*** Extracted records ***
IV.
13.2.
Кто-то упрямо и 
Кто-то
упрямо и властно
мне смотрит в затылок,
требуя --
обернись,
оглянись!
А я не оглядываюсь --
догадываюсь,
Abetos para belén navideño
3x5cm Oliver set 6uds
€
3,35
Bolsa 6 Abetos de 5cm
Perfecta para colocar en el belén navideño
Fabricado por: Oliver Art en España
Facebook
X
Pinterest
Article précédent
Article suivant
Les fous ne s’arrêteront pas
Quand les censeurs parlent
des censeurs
*** End of Extracted records ***
*** Extracted records ***
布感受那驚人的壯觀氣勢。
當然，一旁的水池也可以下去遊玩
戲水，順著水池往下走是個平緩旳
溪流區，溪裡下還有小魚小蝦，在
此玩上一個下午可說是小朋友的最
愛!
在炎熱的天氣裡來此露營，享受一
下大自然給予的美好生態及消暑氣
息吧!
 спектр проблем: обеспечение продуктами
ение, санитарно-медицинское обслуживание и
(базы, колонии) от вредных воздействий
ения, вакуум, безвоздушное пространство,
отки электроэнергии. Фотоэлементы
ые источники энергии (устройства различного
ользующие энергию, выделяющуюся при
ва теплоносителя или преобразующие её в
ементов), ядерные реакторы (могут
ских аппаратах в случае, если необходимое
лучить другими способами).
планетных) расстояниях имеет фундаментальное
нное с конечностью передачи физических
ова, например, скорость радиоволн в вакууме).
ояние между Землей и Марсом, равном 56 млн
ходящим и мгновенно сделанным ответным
*** End of Extracted records ***
Exercise details
Tally the lines above with "para", please; number only.

Exercise response
2